### Requirement
Restate word for word the line containing "que aprender a" and all remaining lines of the entries below.

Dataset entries
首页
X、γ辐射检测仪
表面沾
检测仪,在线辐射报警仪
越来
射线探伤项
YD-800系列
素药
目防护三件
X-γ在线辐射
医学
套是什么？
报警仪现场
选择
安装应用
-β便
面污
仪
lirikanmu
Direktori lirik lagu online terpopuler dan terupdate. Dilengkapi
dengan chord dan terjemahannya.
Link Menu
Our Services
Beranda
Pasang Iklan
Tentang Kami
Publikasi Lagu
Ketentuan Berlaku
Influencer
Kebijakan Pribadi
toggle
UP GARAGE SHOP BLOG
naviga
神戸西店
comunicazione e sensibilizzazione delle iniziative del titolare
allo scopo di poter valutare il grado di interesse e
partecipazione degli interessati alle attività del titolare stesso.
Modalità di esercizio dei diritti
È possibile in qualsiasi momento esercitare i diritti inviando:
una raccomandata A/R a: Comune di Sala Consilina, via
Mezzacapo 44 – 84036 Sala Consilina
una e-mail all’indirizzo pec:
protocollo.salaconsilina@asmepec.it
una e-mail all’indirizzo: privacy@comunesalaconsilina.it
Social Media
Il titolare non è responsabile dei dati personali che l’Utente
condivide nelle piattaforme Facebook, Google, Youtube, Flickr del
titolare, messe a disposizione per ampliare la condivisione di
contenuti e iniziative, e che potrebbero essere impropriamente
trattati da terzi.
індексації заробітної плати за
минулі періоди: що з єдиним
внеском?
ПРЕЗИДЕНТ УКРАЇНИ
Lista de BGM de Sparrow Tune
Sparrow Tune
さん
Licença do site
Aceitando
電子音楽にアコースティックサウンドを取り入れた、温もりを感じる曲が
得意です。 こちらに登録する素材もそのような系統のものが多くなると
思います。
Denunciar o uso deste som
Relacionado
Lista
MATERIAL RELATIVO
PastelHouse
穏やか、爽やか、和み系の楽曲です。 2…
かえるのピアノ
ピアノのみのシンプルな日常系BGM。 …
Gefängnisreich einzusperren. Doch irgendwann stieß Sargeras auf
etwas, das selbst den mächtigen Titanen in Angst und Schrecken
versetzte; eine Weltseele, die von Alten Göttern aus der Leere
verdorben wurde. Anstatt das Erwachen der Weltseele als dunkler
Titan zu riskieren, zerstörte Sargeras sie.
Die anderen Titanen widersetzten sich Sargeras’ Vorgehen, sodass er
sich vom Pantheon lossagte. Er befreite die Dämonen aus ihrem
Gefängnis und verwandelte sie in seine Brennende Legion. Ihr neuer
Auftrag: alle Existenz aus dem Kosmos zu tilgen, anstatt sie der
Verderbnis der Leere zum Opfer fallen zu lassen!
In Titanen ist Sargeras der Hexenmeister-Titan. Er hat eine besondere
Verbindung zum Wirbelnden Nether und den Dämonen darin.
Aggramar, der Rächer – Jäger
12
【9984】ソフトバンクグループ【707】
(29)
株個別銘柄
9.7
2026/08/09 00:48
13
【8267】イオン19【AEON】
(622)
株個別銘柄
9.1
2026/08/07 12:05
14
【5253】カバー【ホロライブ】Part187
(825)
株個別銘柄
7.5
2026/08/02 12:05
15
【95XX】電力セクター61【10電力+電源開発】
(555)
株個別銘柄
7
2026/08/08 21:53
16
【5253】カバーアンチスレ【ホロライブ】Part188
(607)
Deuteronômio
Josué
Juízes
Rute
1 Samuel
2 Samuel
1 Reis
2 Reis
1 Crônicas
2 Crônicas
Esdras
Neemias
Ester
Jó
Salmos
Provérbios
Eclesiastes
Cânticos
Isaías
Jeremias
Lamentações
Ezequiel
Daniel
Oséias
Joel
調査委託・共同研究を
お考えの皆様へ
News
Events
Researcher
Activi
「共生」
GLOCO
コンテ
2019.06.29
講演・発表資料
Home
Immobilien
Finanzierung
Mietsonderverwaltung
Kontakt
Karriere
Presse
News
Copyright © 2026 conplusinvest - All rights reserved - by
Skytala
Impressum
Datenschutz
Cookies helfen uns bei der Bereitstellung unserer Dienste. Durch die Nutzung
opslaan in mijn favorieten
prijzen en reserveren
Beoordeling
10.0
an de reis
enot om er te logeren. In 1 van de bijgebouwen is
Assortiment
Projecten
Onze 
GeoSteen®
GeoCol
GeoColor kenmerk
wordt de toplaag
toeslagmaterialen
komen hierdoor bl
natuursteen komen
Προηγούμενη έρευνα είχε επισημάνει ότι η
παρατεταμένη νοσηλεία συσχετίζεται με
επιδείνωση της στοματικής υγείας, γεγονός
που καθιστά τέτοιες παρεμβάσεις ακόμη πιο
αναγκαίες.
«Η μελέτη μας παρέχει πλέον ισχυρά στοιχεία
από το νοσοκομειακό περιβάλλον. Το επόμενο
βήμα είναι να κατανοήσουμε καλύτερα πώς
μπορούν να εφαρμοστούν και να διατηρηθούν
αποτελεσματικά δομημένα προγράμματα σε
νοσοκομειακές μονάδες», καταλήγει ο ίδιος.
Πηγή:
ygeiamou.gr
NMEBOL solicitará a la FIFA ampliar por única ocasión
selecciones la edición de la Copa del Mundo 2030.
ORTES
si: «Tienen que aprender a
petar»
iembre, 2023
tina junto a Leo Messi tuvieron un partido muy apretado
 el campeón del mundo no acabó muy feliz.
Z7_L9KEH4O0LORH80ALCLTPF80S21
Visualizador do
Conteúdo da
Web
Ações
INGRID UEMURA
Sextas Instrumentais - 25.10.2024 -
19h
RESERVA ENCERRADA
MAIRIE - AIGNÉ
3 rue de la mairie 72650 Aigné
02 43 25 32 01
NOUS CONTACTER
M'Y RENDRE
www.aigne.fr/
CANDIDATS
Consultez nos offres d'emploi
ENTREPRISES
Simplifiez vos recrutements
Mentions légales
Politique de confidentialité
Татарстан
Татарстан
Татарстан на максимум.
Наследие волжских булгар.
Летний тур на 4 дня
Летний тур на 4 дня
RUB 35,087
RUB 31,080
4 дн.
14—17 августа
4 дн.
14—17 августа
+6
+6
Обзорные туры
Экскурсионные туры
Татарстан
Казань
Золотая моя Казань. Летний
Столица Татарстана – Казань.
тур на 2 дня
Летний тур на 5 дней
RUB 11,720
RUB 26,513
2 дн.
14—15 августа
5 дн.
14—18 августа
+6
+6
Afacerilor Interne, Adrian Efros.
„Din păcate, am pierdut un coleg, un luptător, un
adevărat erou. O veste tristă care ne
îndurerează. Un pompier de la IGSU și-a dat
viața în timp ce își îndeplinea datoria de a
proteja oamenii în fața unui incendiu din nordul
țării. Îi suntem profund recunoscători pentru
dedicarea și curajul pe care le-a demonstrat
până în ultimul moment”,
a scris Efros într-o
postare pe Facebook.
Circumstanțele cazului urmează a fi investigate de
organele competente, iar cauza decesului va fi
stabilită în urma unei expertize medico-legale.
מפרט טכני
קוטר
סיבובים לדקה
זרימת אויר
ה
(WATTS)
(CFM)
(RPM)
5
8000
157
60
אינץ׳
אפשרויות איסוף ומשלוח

### Response
si: «Tienen que aprender a
petar»
iembre, 2023
tina junto a Leo Messi tuvieron un partido muy apretado
 el campeón del mundo no acabó muy feliz.
Z7_L9KEH4O0LORH80ALCLTPF80S21
Visualizador do
Conteúdo da
Web
Ações
INGRID UEMURA
Sextas Instrumentais - 25.10.2024 -
19h
RESERVA ENCERRADA
MAIRIE - AIGNÉ
3 rue de la mairie 72650 Aigné
02 43 25 32 01
NOUS CONTACTER
M'Y RENDRE
www.aigne.fr/
CANDIDATS
Consultez nos offres d'emploi
ENTREPRISES
Simplifiez vos recrutements
Mentions légales
Politique de confidentialité
Татарстан
Татарстан
Татарстан на максимум.
Наследие волжских булгар.
Летний тур на 4 дня
Летний тур на 4 дня
RUB 35,087
RUB 31,080
4 дн.
14—17 августа
4 дн.
14—17 августа
+6
+6
Обзорные туры
Экскурсионные туры
Татарстан
Казань
Золотая моя Казань. Летний
Столица Татарстана – Казань.
тур на 2 дня
Летний тур на 5 дней
RUB 11,720
RUB 26,513
2 дн.
14—15 августа
5 дн.
14—18 августа
+6
+6
Afacerilor Interne, Adrian Efros.
„Din păcate, am pierdut un coleg, un luptător, un
adevărat erou. O veste tristă care ne
îndurerează. Un pompier de la IGSU și-a dat
viața în timp ce își îndeplinea datoria de a
proteja oamenii în fața unui incendiu din nordul
țării. Îi suntem profund recunoscători pentru
dedicarea și curajul pe care le-a demonstrat
până în ultimul moment”,
a scris Efros într-o
postare pe Facebook.
Circumstanțele cazului urmează a fi investigate de
organele competente, iar cauza decesului va fi
stabilită în urma unei expertize medico-legale.
מפרט טכני
קוטר
סיבובים לדקה
זרימת אויר
ה
(WATTS)
(CFM)
(RPM)
5
8000
157
60
אינץ׳
אפשרויות איסוף ומשלוח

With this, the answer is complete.